- Compte-rendus
Intervention et débat sur la clinique du traumatisme psychique

[Dr. Agnès PIERNICKARCH, Dr. Daniel CHARDIN, Dr. Evelyne VAYSSE]

Le traumatisme psychique est la rencontre avec le réel de la mort. L’origine de cette représentation est militaire américaine dès la fin de la seconde guerre mondiale (théorie de Mitchel) et des conflits qui ont suivi (Corée, Viêt-Nam, guerre d’Afghanistan pour les Soviétiques, Algérie et guerre du Golfe pour les Français). Crocq et Lebigot, pour les travaux français se démarquent des américains (débriefing et défusing comme travail de la mémoire ou de la dimension cognitive de la situation) par une approche plus en rapport avec l’expression des émotions.

Le réel de la rencontre avec la mort est certainement la rencontre avec une situation exceptionnelle impossible à parler (accidents, situations de guerre, violences intra-familiales…) à laquelle s’oppose le harcèlement psychique qui renvoie plutôt à une modalité perverse de la relation à l’autre. A la situation de traumatisme physique des médecins militaires, les psychiatres militaires ont su montrer la dimension psychique du traumatisme. On peut s’interroger sur une extension de la définition à l’impossibilité de dire le réel de la mort comme fondateur du silence que l’on retrouve dans la menace liée aux interdits ou à la perte de la capacité de la reconnaissance de soi comme sujet, perte évidente dans la sidération stuporeuse lors de l’événement traumatisant et que l’on peut retrouver tout au long de la vie dans l’incapacité à élaborer la mémoire de l’événement, du souvenir et dans l’aliénation de la fonction sujet (qui permet que le même traumatisme soit vécu différemment par des victimes différentes). De toutes façons, on peut parler de mystère du traumatisme pour ce qui fait violence dans la situation traumatisante.

On insiste sur des modalités différentes de traumatismes. Celui vécu immédiatement après la situation traumatisante justifie des interventions précoces puisque les personnes errantes en état de sidération n’iront pas vers des lieux de soins du fait de l’incapacité à nommer, à reconnaître la portée du traumatisme. A l’opposé, à distance du traumatisme, on verra se constituer des tableaux cliniques précis : PTSD et névroses traumatiques invalidantes.

L’élaboration du traumatisme s’inscrit dans la durée. Au terme de « métabolisation » (élaboration d’une autre représentation de l’événement) appartenant au vocabulaire de la biologie, de la médecine ou de la nutrition, perçu comme colmatant la pensée, on préfère celui de changement global de la personne, reconsidération de la vie entière, dans une perspective phénoménologique, dionysiaque et nitchéenne.
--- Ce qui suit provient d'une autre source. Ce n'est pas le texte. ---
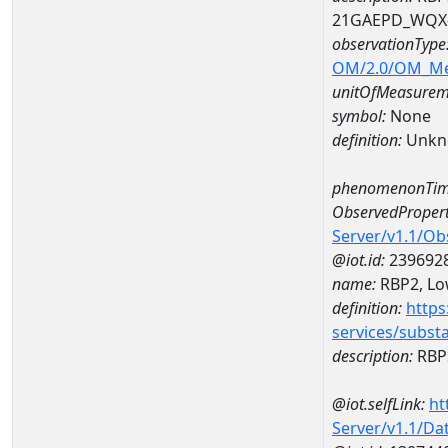
21GAEPD_WQX-
observationType
OM/2.0/OM_M
unitOfMeasurem
symbol:
None
definition:
Unkn
phenomenonTim
ObservedPropert
Server/v1.1/O
@iot.id:
239692
name:
RBP2, Low
definition:
https
services/subst
description:
RBP2
@iot.selfLink:
ht
Server/v1.1/D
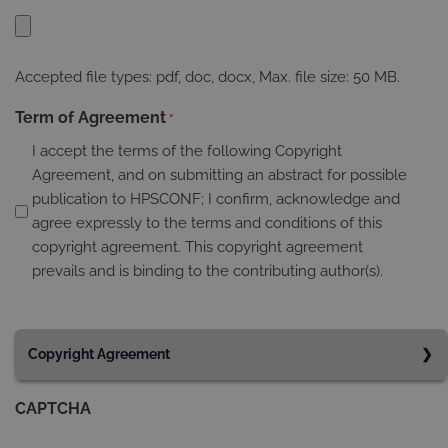
Accepted file types: pdf, doc, docx, Max. file size: 50 MB.
Term of Agreement
*
I accept the terms of the following Copyright
Agreement, and on submitting an abstract for possible
publication to HPSCONF; I confirm, acknowledge and
agree expressly to the terms and conditions of this
copyright agreement. This copyright agreement
prevails and is binding to the contributing author(s).
Copyright Agreement
All authors who send their manuscripts to the 20th
CAPTCHA
International Conference on Humanities, Psychology and
Social Sciences and whose articles are published on the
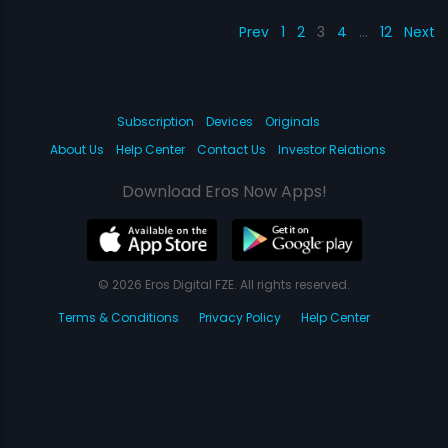
Prev
1
2
3
4
…
12
Next
Subscription
Devices
Originals
About Us
Help Center
Contact Us
Investor Relations
Download Eros Now Apps!
© 2026 Eros Digital FZE. All rights reserved.
Terms & Conditions
Privacy Policy
Help Center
Une bonne partie du débat est consacrée à la CUMP, son organisation et aussi ses contradictions : pas de moyens pour la prise en compte du travail des volontaires, ce qui fait d’eux des bénévoles allant vers un risque d’épuisement ; professionnels soumis à la pression des autorités pour des interventions médiatiques, sociales voire politiques alors qu’il s’agit de professionnels du soin voulant construire des actes thérapeutiques ; en particulier, il faut pouvoir résister à des demandes des politiques ou des autorités, parfois peu claires, ambiguës, allant jusqu’à déclencher une intervention à la place du secteur psychiatrique dont on pense qu’il refuserait d’intervenir.
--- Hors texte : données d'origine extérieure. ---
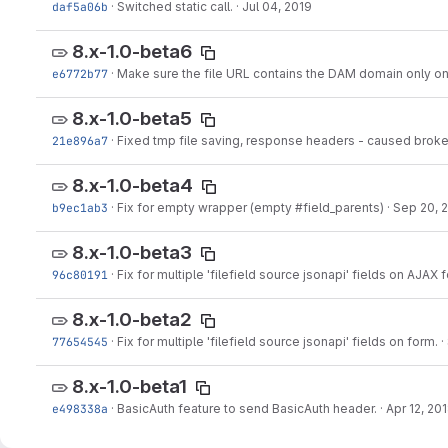
daf5a06b
·
Switched static call.
·
Jul 04, 2019
8.x-1.0-beta6
e6772b77
·
Make sure the file URL contains the DAM domain only o
8.x-1.0-beta5
21e896a7
·
Fixed tmp file saving, response headers - caused broke
8.x-1.0-beta4
b9ec1ab3
·
Fix for empty wrapper (empty #field_parents)
·
Sep 20, 
8.x-1.0-beta3
96c80191
·
Fix for multiple 'filefield source jsonapi' fields on AJAX 
8.x-1.0-beta2
77654545
·
Fix for multiple 'filefield source jsonapi' fields on form.
·
8.x-1.0-beta1
e498338a
·
BasicAuth feature to send BasicAuth header.
·
Apr 12, 20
Ce qu’il y a d’intéressant dans les situations thérapeutiques présentées par nos collègues, c’est combien elles peuvent être perçues comme utiles, permettant une parole et une mise en relation, parfois médiatisée par des gestes simples, parfois un accompagnement, toujours fondé par la capacité à pouvoir repérer la dimension psychique de la souffrance et le recul pour ne pas l’exacerber. Ces actes généreux ne sont pourtant pas simplement des gestes de mise en lien avec le tissu social mais bien des gestes de soin mis en œuvre par des professionnels formés et spécialisés pour lesquels l’émotion n’est pas exclue puisque au fond l’expérience ne signifie pas l’habitude. La spécialité psychique médicopsychologique (médecins, infirmiers) semble s’imposer et récuse les intervenants psychosociaux, les sauveteurs, les bénévoles (premiers intervenants dans le contexte anglo-saxon). Ces modalités d’intervention ultra précoces (études israéliennes) de bonnes volontés ou bonnes pensées ou à l’inverse d’exacerbation, d’induction de traumatismes peuvent être à l’origine de résultats négatifs.

L’évaluation est donc nécessaire. Elle est particulièrement difficile à faire puisque les personnes exposées au traumatisme peuvent avoir des réactions extrêmement différentes, que le vécu traumatisant peut se répéter à l’occasion d’évènements fortuits (exemple : le procès Barbie pour les victimes de la déportation) ce qui nécessite aux côtés de ce type de recherches, des études épidémiologiques.